Vollständig und absolut gestört
Bei den gestörten Zirkulationsmustern gilt es zwischen drei Erscheinungsformen zu unterscheiden. Oben ist mit einem Skandinavienhoch die normal gestörte
Zirkulation abgebildet, welche die atlantische Frontalzone blockiert und am südlichen Gradienten kalte Luft aus östlichen Richtungen nach Deutschland führt.
Mäandrierende Großwetterlage
Daneben gibt es noch die vollständig gestörte Zirkulation, die ebenfalls mit einem Skandinavienhoch in Erscheinung treten kann. Entscheidend aber ist, wie weit sich die Hochdruckzone nach Westen ausdehnen und die Frontalzone verhindern kann. Kuriose - gestörte - Zirkulationsmuster kommen so zustande. Meist mäandriert die Großwetterlage infolge daraus, was die Chancen auf Winterwetter über Deutschland, Österreich und der Schweiz erhöht.

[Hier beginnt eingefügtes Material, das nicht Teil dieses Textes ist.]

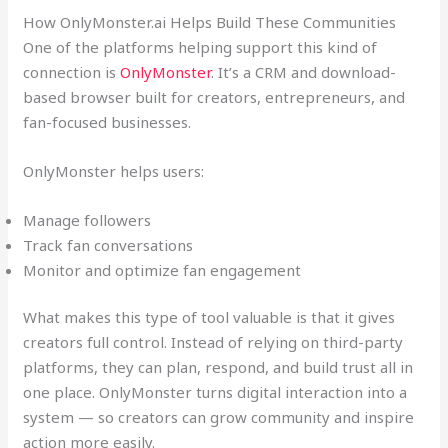
How OnlyMonster.ai Helps Build These Communities
One of the platforms helping support this kind of
connection is
OnlyMonster
. It’s a CRM and download-
based browser built for creators, entrepreneurs, and
fan-focused businesses.
OnlyMonster helps users:
Manage followers
Track fan conversations
Monitor and optimize fan engagement
What makes this type of tool valuable is that it gives
creators full control. Instead of relying on third-party
platforms, they can plan, respond, and build trust all in
one place. OnlyMonster turns digital interaction into a
system — so creators can grow community and inspire
action more easily.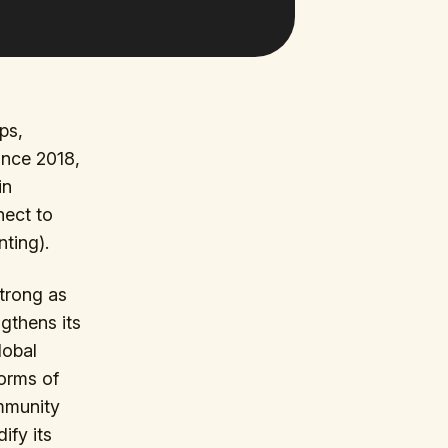
ps,
Since 2018,
in
nect to
ting).
trong as
gthens its
lobal
torms of
ommunity
ify its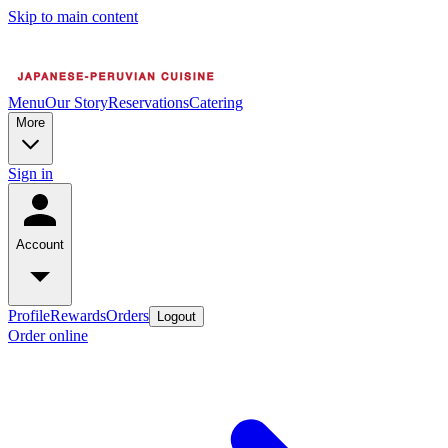
Skip to main content
Menu
Our Story
Reservations
Catering
More
Sign in
Account
Profile
Rewards
Orders
Logout
Order online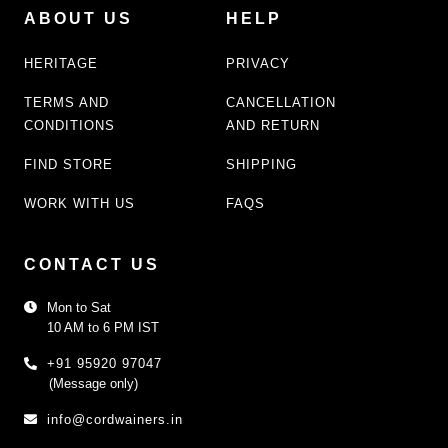
ABOUT US
HELP
HERITAGE
PRIVACY
TERMS AND
CANCELLATION
CONDITIONS
AND RETURN
FIND STORE
SHIPPING
WORK WITH US
FAQS
CONTACT US
Mon to Sat
10 AM to 6 PM IST
+91 95920 97047
(Message only)
info@cordwainers.in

Zum Abschluss noch die absolut gestörte Zirkulation. Diese kommt dann zustande, wenn sich das Skandinavienhoch über das europäische Nordmeer weiter in Richtung Grönland und Kanada entwickeln kann. Die atlantische Frontalzone wird bereits im frühen Entwicklungsstadium gestört und muss andere Wege finden. Meist geschieht das über das europäische Nordmeer und da sich das Hoch über Grönland befindet und sich im Uhrzeigersinn dreht, werden mithilfe des Tiefdrucksystems über Skandinavien kalte Luftmassen nach Süden geführt. Also ja, Winterwetter lässt sich mit der Warmwasserblase im Grundsatz nicht ausschließen.
Wie wird der Winter?
Abwarten ist angesagt. Die Temperaturanomalie auf dem Nordatlantik ist ungewöhnlich und man wird sehen, was aus der Tiefdruckaktivität auf dem Atlantik werden wird. Diese Warmwasserblase ist zwar ein Novum, war aber bereits im letzten Winter präsent und dieser war bekanntlich mit einer Anomalie von +2,64 Grad extrem zu warm. Ähnliche Konstellationen gab es 2003, 2006, 2012 und 2013. Die Winter waren 2003 um +1,14 Grad, 2006 um +4,14 Grad, 2012 um +0,13 Grad und 2013 um +3,13 Grad gegenüber dem Klimamittelwert von 1961 und 1990 zu warm. Soviel zur Statistik. Um es aber auf den Punkt zu bringen, ist ein zu warmer bis erheblich zu warmer Winter deutlich wahrscheinlicher als ein normaler oder zu kalter Winter. Dank der meridionalen Grundströmungen aber, wird es auch kältere Nord-Süd-Phasen geben können.